The age dynamics, death expectations, and fertility rates are the facts that matter when the government ponders some social program. The fact that even the government of the worlds largest economy still has limited resources means that every program or problem has to be analyzed and the reasonable solution has to be crafted to assure the positive outcome that would benefit the greatest number of people. I should note here that if the US government managed to provide the health care to every US citizen, it would probably be re-elected milliard times, because health issues, government support and aid can be used as a competitive leverage against the political rivals. Who does the problem affect? (State every possible person, group, etc... ) The medical insurance is directly related to the health issues and the age groups of the US population. Currently, every single person of the middle and low class is affected by the possibility of the government provision of the medical insurance. Here one has to assume that the upper class is going to remain indifferent to the government initiatives but rather will stick to the upper-class medical institutions and medical insurance programs.

B. ) How does this problem affect them? It is a common knowledge that the US medicine is rather expensive. One should remember that it is one of the worlds best, too. Yet for some low-income people, it does not matter whether the US provides the top medical service or not-these people still find it unaffordable and therefore are disadvantaged.

Therefore, the people who cannot afford medical treatment in the USA are directly affected by the insurance programs, while everyone in the society is indirectly influenced by such issues. The fact that a person is sick makes them less productive (if productive at all) and that does not benefit the general economic state. In other words, the problem affects everyone in the society directly or indirectly, while the effect can be measured economical and monetarily. STEP 2. THE HISTORY OF THE PROBLEM: When did the problem start? The problem with expensive medical care has been present in the USA since the time of this countrys creation.

Still, it was not until the late 1980 s that this problem was addressed by the Congress and the US presidents. B. ) Where did the problem start? The problem originally started in the Department of Statistics that estimated that by the year 2010 in the USA the number of pensioners will surpass the number of the working people. The fact that over 50 % of those retired rely on the US government and medicare fully or partly made the US government understand that soon, the country will face serious economic problems that together with the increasing government debt could suppress the US economic growth after 2010. C. ) How did problem start?

The problem started when the baby boom generation started to gradually approach the retirement age in the USA while the majority of them was considered to rely on the government support, thus aggravating the situation. The necessity for developing the program that would benefit all the US citizen was apparent at that point of time. The problem started when the US government understood that Americans do not properly receive medical treatment and oftentimes are unable to finance health-related expenditures on their own and rely on the government or corporate support already. D. ) Why did the problem start when it did? The problem started naturally and it was expected to start at the time when the baby boom generation was about to retire. After the WWII the baby boom generation was formed and ever since the group of people born somewhere 1944 - 1948 had greatly influence the US economy and politics both positively and negatively E. ) How has it been dealt with up to now?

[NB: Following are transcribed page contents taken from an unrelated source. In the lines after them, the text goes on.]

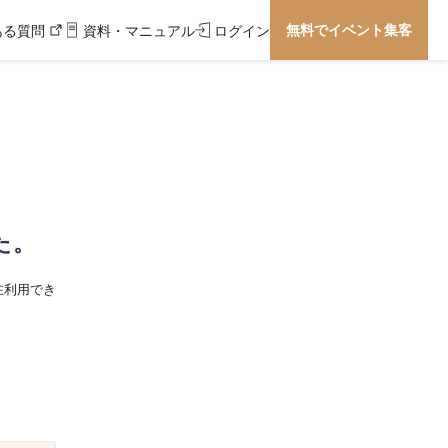
無料でイベント集客
ある質問
資料・マニュアル
ログイン
た。
在利用でき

Up until now the problem has been dealt with thanks to Medicare. The Original Medicare Plan (sometimes called fee-for-service) was and is available nationwide. Many people in the Original Medicare Plan also have a Medigap (Medicare Supplemental Insurance) policy or supplemental coverage provided by their former employer to help pay health care costs that this plan does not cover. Still today many use Medicare + Choice plans (which include Medicare managed care plans (like HMOs), and Medicare Private Fee-for-Service plans).

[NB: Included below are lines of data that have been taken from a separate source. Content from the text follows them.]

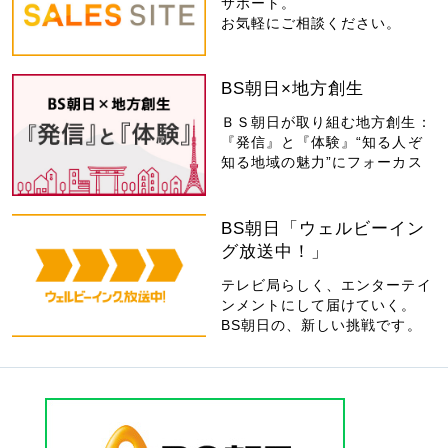
サポート。
お気軽にご相談ください。
BS朝日×地方創生
ＢＳ朝日が取り組む地方創生：
『発信』と『体験』“知る人ぞ
知る地域の魅力”にフォーカス
BS朝日「ウェルビーイン
グ放送中！」
テレビ局らしく、エンターテイ
ンメントにして届けていく。
BS朝日の、新しい挑戦です。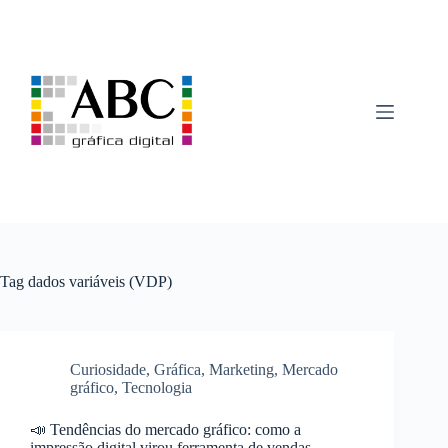
Pular
para
o
conteúdo
Tag
dados variáveis (VDP)
Curiosidade
,
Gráfica
,
Marketing
,
Mercado
gráfico
,
Tecnologia
📣 Tendências do mercado gráfico: como a
impressão digital virou ferramenta de vendas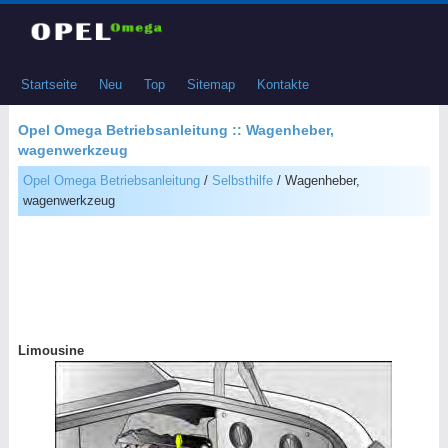
Startseite
Neu
Top
Sitemap
Kontakte
Opel Omega Betriebsanleitung :: Wagenheber,
wagenwerkzeug
Opel Omega Betriebsanleitung
/
Selbsthilfe
/ Wagenheber,
wagenwerkzeug
Limousine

Medicare + Choice plans provide care under contract to Medicare. They may provide benefits like coordination of care or reducing out-of-pocket expenses. Some plans may offer additional benefits, such as prescription drugs. There are two types of Medicare + Choice plans. They are available in many parts of the country. Generally, people like you may join a Medicare + Choice plan at any time.

However, some Medicare + Choice plans limit the number of members in their plans. These plans may not accept new members when they reach their limit. A plan can tell you if it is signing up new members. Also, if you are in an institution (like a nursing home), check with the plan to see if you may be able to join at other times. -STEP 3. THE CAUSES OF THE PROBLEM: A. ) Immediate causes of the problem.

After the 1990 census, the Centers For Disease Control and Prevention (CDC) found that approximately a quarter of American children are not up-to-date on basic immunizations. A staggering 40 % of children entering kindergarten in California are not up-to-date. To reach this program's goal, it has been recommended that pediatrics receive a larger proportion of the health care budget. However, with the "graying" of America, proponents for the rights of the elderly maintain that more money be spent in geriatrics.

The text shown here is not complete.